Plus pertinent est son appel final pour une
pratique non seulement professionnalisée
mais surtout doublement focalisée de la
promotion extérieure de l’investissement
en France. Comme l’ont fait avec succès
des pays voisins, chaque « campagne » doit
être ciblée sur un sous-secteur finement
identifié et sur un territoire précis à
proposer, au vu de ses avantages
particuliers. Les pôles de compétitivité
sont évidemment un repère inévitable
dans une telle démarche.
« Faisons de la qualité notre force ! », Yves Cannac (Sociétal)

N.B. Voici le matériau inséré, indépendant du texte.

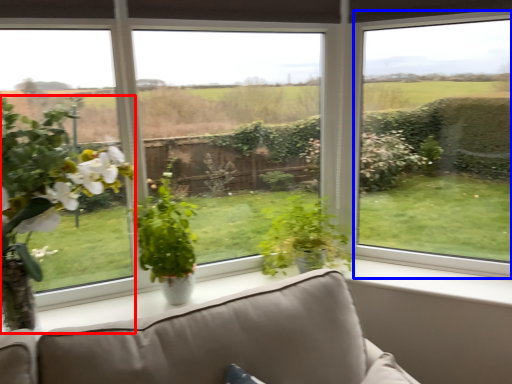 Question: Which object appears closest to the camera in this image, houseplant (highlighted by a red box) or window (highlighted by a blue box)?

Choices:
 (A) houseplant
 (B) window

Answer: (A) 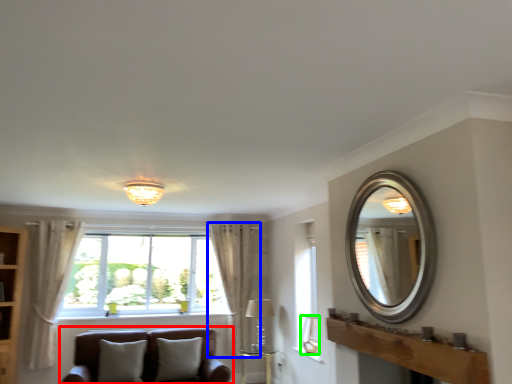 Question: Based on their relative distances, which object is nearer to studio couch (highlighted by a red box)? Choose from curtain (highlighted by a blue box) and lamp (highlighted by a green box).

Choices:
 (A) curtain
 (B) lamp

Answer: (A) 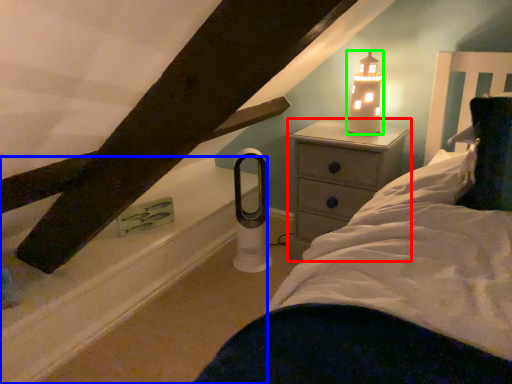 Question: Which is nearer to the nightstand (highlighted by a red box)? window sill (highlighted by a blue box) or candle holder (highlighted by a green box).

Choices:
 (A) window sill
 (B) candle holder

Answer: (B) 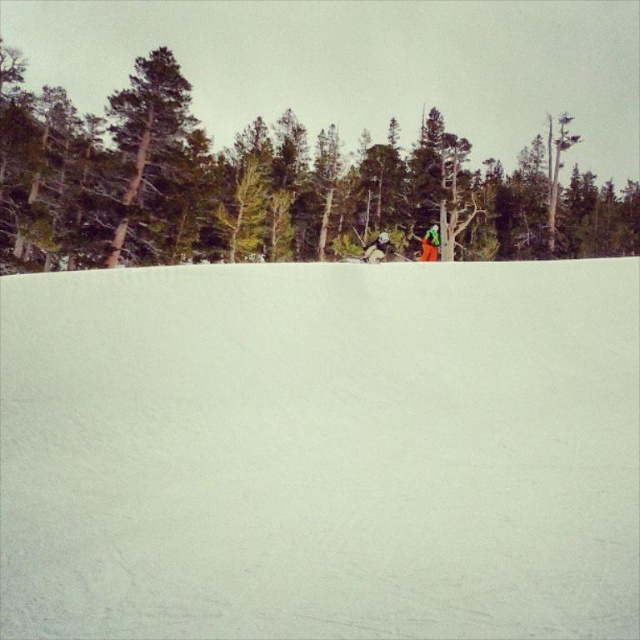 Is white snow at center bigger than green fabric jacket at center?

No, white snow at center is not bigger than green fabric jacket at center.

Between white snow at center and green fabric jacket at center, which one has less height?

With less height is white snow at center.

Between point (180, 515) and point (371, 259), which one is positioned in front?

Positioned in front is point (180, 515).

The height and width of the screenshot is (640, 640). In order to click on white snow at center in this screenshot , I will do `click(321, 451)`.

Between white snow at center and green matte tree at upper center, which one appears on the right side from the viewer's perspective?

From the viewer's perspective, green matte tree at upper center appears more on the right side.

Can you confirm if white snow at center is positioned below green matte tree at upper center?

Yes.

Find the location of a particular element. white snow at center is located at coordinates (321, 451).

Can you confirm if green matte tree at upper center is positioned below green fabric jacket at center?

No, green matte tree at upper center is not below green fabric jacket at center.

Who is positioned more to the right, green matte tree at upper center or green fabric jacket at center?

green matte tree at upper center

I want to click on green matte tree at upper center, so click(x=262, y=186). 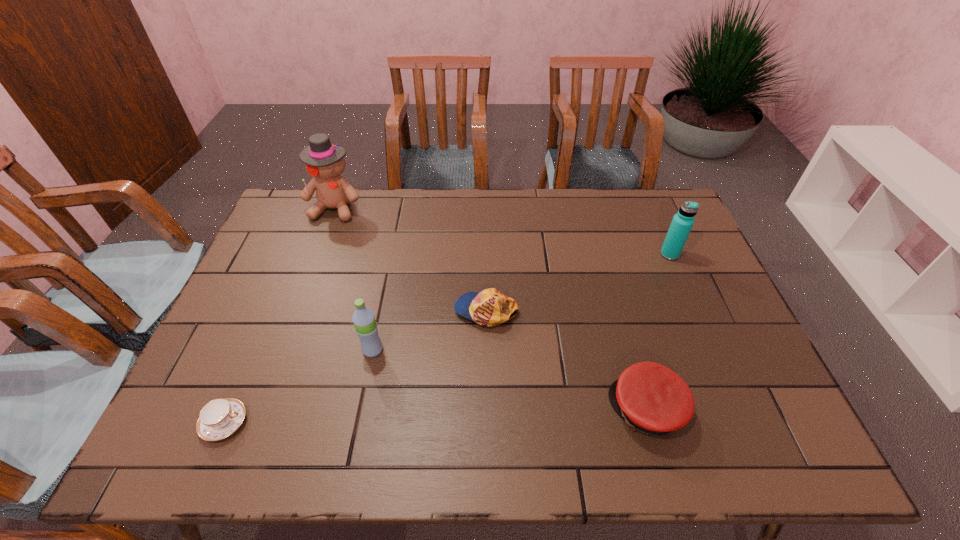 In the image, there is a desktop. Identify the location of vacant space at the near edge. click(x=432, y=446).

In the image, there is a desktop. Where is `vacant space at the left edge`? The image size is (960, 540). vacant space at the left edge is located at coordinates (279, 323).

The image size is (960, 540). Identify the location of free location at the right edge of the desktop. click(x=721, y=296).

Locate an element on the screen. vacant space at the far left corner is located at coordinates (294, 205).

Find the location of a particular element. This screenshot has height=540, width=960. free region at the far right corner is located at coordinates (636, 213).

Locate an element on the screen. This screenshot has height=540, width=960. empty space that is in between the right water bottle and the tallest object is located at coordinates (502, 231).

Locate an element on the screen. unoccupied area between the teacup and the rightmost object is located at coordinates (447, 339).

This screenshot has width=960, height=540. Identify the location of vacant area that lies between the second object from right to left and the rightmost object. (659, 332).

Where is `vacant area between the fourth object from right to left and the right cap`? vacant area between the fourth object from right to left and the right cap is located at coordinates (510, 380).

I want to click on vacant space that is in between the rightmost object and the shortest object, so click(x=447, y=339). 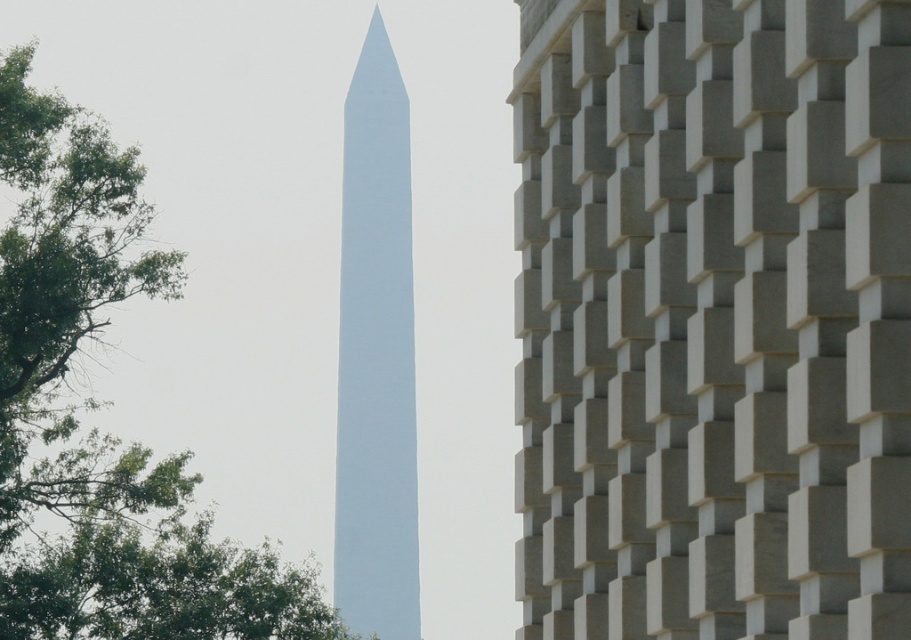 Is green leafy tree at left to the left of white smooth tower at center from the viewer's perspective?

Correct, you'll find green leafy tree at left to the left of white smooth tower at center.

Identify the location of green leafy tree at left. Image resolution: width=911 pixels, height=640 pixels. (96, 428).

At what (x,y) coordinates should I click in order to perform the action: click on green leafy tree at left. Please return your answer as a coordinate pair (x, y). This screenshot has width=911, height=640. Looking at the image, I should click on (96, 428).

Does gray concrete blocks at center have a smaller size compared to green leafy tree at left?

Correct, gray concrete blocks at center occupies less space than green leafy tree at left.

Is gray concrete blocks at center to the right of green leafy tree at left from the viewer's perspective?

Indeed, gray concrete blocks at center is positioned on the right side of green leafy tree at left.

Which is behind, point (711, 106) or point (93, 442)?

The point (93, 442) is behind.

You are a GUI agent. You are given a task and a screenshot of the screen. Output one action in this format:
    pyautogui.click(x=<x>, y=<y>)
    Task: Click on the gray concrete blocks at center
    The height and width of the screenshot is (640, 911).
    Given the screenshot: What is the action you would take?
    pyautogui.click(x=713, y=317)

This screenshot has width=911, height=640. What do you see at coordinates (713, 317) in the screenshot?
I see `gray concrete blocks at center` at bounding box center [713, 317].

Is gray concrete blocks at center wider than white smooth tower at center?

No.

Identify the location of gray concrete blocks at center. This screenshot has width=911, height=640. (713, 317).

Article du président du comité éditorial
sous forme d’appel pour réfléchir à des
avantages comparatifs, non plus en termes
sectoriels (que pourrait-on retenir comme
domaine d’excellence durable, si ce n’est
le tourisme ?) mais en termes plus
transversaux. Il met en avant la notion de
qualité, à laquelle les Français
s’identifieraient volontiers et à laquelle les
étrangers associeraient tout aussi
volontiers la France. L’article est
malheureusement trop court et pas assez
factuel pour être convaincant.
« Spécialisation américaine : une stratégie de nouveau keynésienne ? »,
Alain Villemeur (Dauphine)
Dans cet article à la limite du hors sujet,
l’auteur montre que, depuis les années
1990, la politique économique américaine
est totalement d’inspiration keynésienne
et que les néolibéraux ont perdu toute
influence dans les administrations
fédérales.
Tel est du moins le cas sur les deux volets
classiques du keynésianisme : les
politiques monétaires (de la Fed) et
budgétaires (de l’administration). D’une
part parce que la Fed a parmi ses missions
celle de veiller au maintien du plein
emploi ; d’autre part parce que le déficit
des comptes publics n’est jamais aussi
abyssal que lorsqu’une mauvaise
conjoncture incite le Président à décider
de nouveaux investissements ambitieux.
En particulier, l’interventionnisme public
est patent dans le domaine de
l’innovation. Selon l’auteur, ce sont ainsi
les milliards publics, accordés notamment
à des laboratoires militaires (sous couvert
de lutte contre le terrorisme), qui
représentent aujourd’hui la manne de
clusters tels que la Silicon Valley. D’autres
exemples sont mobilisés à l’appui de cette
thèse : 7 milliards pour doper l’industrie
du vaccin sous prétexte de grippe aviaire,
etc. Cet interventionnisme fédéral se
mesure également à l’aune des
mécanismes auxquels il a donné lieu, Small
Business Act en tête. Tout ceci se résume à
une distorsion importante et assumée du
principe de concurrence.
En revanche, les Etats-Unis ont abandonné
d’autres outils keynésiens classiques,
comme la relance par les salaires, qui ont
fait la preuve de leur inadaptation au
monde ouvert d’aujourd’hui,
L’auteur plaide donc pour ce qu’il nomme
une politique keynésienne de « relance
endogène », qui passe par le soutien à
l’innovation.
« Pourquoi la France a un manque de croissance et un déficit
extérieur ? », Pierre-André Chiappori
Intéressant mais presque totalement hors sujet.